The code snippet below illustrates a 256-bin histogram of 512 integer samples that are partitioned across 128 threads where each thread owns 4 samples.

#include <cub/cub.cuh>   // or equivalently <cub/block/block_histogram.cuh>

__global__ void ExampleKernel(...)
{
    // Specialize a 256-bin BlockHistogram type for a 1D block of 128 threads having 4 character samples each
    using BlockHistogram = cub::BlockHistogram<unsigned char, 128, 4, 256>;

    // Allocate shared memory for BlockHistogram
    __shared__ typename BlockHistogram::TempStorage temp_storage;

    // Allocate shared memory for block-wide histogram bin counts
    __shared__ unsigned int smem_histogram[256];

    // Obtain input samples per thread
    unsigned char thread_samples[4];
    ...

    // Compute the block-wide histogram
    BlockHistogram(temp_storage).Histogram(thread_samples, smem_histogram);

Template Parameters

CounterT[inferred] Histogram counter type

Parameters
  • items[in] Calling thread’s input values to histogram

  • histogram[out] Reference to shared/device-accessible memory histogram

template<typename CounterT>
inline void Composite(T (&items)[ITEMS_PER_THREAD], CounterT histogram[BINS])

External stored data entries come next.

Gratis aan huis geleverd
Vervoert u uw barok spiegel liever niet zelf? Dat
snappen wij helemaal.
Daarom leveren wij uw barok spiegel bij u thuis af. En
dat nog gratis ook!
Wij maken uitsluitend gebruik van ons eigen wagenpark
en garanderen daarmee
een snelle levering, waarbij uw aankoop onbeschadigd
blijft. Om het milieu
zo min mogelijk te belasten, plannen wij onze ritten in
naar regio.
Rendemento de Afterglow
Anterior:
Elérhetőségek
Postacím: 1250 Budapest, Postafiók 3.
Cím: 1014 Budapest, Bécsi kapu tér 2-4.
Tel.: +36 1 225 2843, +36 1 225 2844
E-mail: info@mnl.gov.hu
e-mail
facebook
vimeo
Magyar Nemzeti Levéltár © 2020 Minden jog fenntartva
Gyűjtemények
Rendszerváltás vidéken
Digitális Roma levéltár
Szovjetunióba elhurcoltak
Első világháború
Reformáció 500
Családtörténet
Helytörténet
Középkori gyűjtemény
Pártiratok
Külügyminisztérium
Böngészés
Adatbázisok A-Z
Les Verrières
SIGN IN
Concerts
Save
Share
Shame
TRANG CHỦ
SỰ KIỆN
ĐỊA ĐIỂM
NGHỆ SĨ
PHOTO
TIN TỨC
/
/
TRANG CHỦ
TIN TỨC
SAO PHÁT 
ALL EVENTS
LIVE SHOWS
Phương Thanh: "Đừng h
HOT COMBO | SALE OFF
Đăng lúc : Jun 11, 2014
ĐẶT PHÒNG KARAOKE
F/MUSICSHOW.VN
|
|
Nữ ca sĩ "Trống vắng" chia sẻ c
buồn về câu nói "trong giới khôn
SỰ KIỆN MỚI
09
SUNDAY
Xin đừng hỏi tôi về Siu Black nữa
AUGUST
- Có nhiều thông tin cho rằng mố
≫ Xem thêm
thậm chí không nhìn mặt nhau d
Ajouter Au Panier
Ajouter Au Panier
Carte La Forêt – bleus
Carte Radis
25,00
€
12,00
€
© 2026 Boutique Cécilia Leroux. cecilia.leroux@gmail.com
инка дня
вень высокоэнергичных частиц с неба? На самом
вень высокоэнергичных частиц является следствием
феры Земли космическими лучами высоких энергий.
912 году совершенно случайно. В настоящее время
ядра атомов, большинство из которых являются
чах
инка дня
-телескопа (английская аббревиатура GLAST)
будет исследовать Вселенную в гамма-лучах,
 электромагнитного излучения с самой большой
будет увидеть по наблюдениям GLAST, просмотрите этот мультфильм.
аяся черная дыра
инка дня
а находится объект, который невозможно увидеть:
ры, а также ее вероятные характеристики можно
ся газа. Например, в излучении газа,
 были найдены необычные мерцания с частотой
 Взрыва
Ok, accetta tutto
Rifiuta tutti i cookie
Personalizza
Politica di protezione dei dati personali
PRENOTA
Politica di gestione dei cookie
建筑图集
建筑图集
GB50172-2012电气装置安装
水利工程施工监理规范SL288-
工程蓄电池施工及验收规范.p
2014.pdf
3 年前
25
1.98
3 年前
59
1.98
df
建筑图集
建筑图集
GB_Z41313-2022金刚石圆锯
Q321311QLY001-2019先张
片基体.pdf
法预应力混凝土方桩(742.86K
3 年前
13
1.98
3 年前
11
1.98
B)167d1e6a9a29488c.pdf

Updates an existing block-wide histogram in shared/device-accessible memory. Each thread composites an array of input elements.

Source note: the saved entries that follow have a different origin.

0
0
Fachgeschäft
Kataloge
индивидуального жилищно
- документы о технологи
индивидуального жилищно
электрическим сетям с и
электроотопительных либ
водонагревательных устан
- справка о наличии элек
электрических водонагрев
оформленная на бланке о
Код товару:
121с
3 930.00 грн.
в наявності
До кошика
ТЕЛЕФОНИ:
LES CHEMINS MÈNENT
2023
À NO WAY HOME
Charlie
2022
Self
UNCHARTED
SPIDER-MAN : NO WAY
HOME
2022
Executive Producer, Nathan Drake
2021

  • Efficiency is increased with increased granularity ITEMS_PER_THREAD. Performance is also typically increased until the additional register pressure or shared memory allocation size causes SM occupancy to fall too low. Consider variants of cub::BlockLoad for efficiently gathering a blocked arrangement of elements across threads.

  • A subsequent __syncthreads() threadblock barrier should be invoked after calling this method if the collective’s temporary storage (e.g., temp_storage) is to be reused or repurposed.

Snippet

The code snippet below illustrates a the initialization and update of a histogram of 512 integer samples that are partitioned across 128 threads where each thread owns 4 samples.

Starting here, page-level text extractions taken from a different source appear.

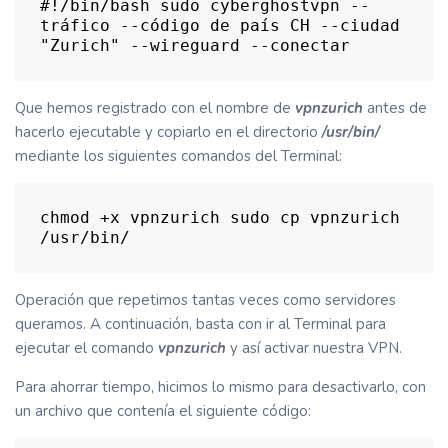
#!/bin/bash sudo cyberghostvpn --
tráfico --código de país CH --ciudad 
"Zurich" --wireguard --conectar
Que hemos registrado con el nombre de
vpnzurich
antes de
hacerlo ejecutable y copiarlo en el directorio
/usr/bin/
mediante los siguientes comandos del Terminal:
chmod +x vpnzurich sudo cp vpnzurich 
/usr/bin/
Operación que repetimos tantas veces como servidores
queramos. A continuación, basta con ir al Terminal para
ejecutar el comando
vpnzurich
y así activar nuestra VPN.
Para ahorrar tiempo, hicimos lo mismo para desactivarlo, con
un archivo que contenía el siguiente código:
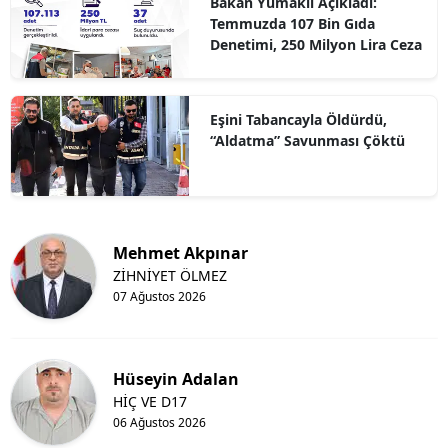
Bakan Yumaklı Açıkladı:
Temmuzda 107 Bin Gıda
Denetimi, 250 Milyon Lira Ceza
Eşini Tabancayla Öldürdü,
“Aldatma” Savunması Çöktü
Mehmet Akpınar
ZİHNİYET ÖLMEZ
07 Ağustos 2026
Hüseyin Adalan
HİÇ VE D17
06 Ağustos 2026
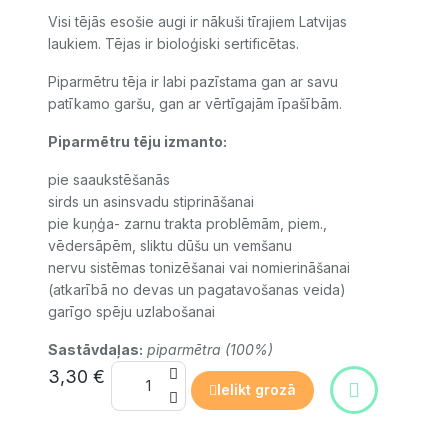
Visi tējās esošie augi ir nākuši tīrajiem Latvijas
laukiem. Tējas
ir bioloģiski sertificētas.
Piparmētru tēja ir labi pazīstama gan ar savu
patīkamo garšu, gan ar vērtīgajām īpašībām.
Piparmētru tēju izmanto:
pie saaukstēšanās
sirds un asinsvadu stiprināšanai
pie kuņģa- zarnu trakta problēmām, piem.,
vēdersāpēm, sliktu dūšu un vemšanu
nervu sistēmas tonizēšanai vai nomierināšanai
(atkarībā no devas un pagatavošanas veida)
garīgo spēju uzlabošanai
Sastāvdaļas:
piparmētra (100%)
3,30 €
Ielikt grozā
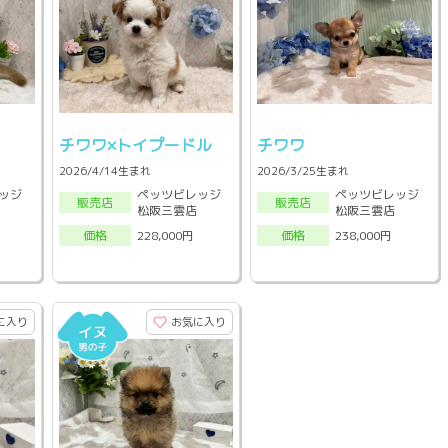
チワワ×トイプードル
チワワ
2026/4/14生まれ
2026/3/25生まれ
ッジ
ペッツビレッジ
ペッツビレッジ
販売店
販売店
松阪三雲店
松阪三雲店
228,000円
238,000円
価格
価格
に入り
お気に入り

#include <cub/cub.cuh>   // or equivalently <cub/block/block_histogram.cuh>

__global__ void ExampleKernel(...)
{
    // Specialize a 256-bin BlockHistogram type for a 1D block of 128 threads having 4 character samples each
    using BlockHistogram = cub::BlockHistogram<unsigned char, 128, 4, 256>;

    // Allocate shared memory for BlockHistogram
    __shared__ typename BlockHistogram::TempStorage temp_storage;

    // Allocate shared memory for block-wide histogram bin counts
    __shared__ unsigned int smem_histogram[256];

    // Obtain input samples per thread
    unsigned char thread_samples[4];
    ...

    // Initialize the block-wide histogram
    BlockHistogram(temp_storage).InitHistogram(smem_histogram);

    // Update the block-wide histogram
    BlockHistogram(temp_storage).Composite(thread_samples, smem_histogram);

Template Parameters

CounterT[inferred] Histogram counter type

Parameters
  • items[in] Calling thread’s input values to histogram

  • histogram[out] Reference to shared/device-accessible memory histogram

struct TempStorage : public Uninitialized<_TempStorage>

The operations exposed by BlockHistogram require a temporary memory allocation of this nested type for thread communication. This opaque storage can be allocated directly using the __shared__ keyword. Alternatively, it can be aliased to externally allocated memory (shared or global) or union’d with other storage allocation types to facilitate memory reuse.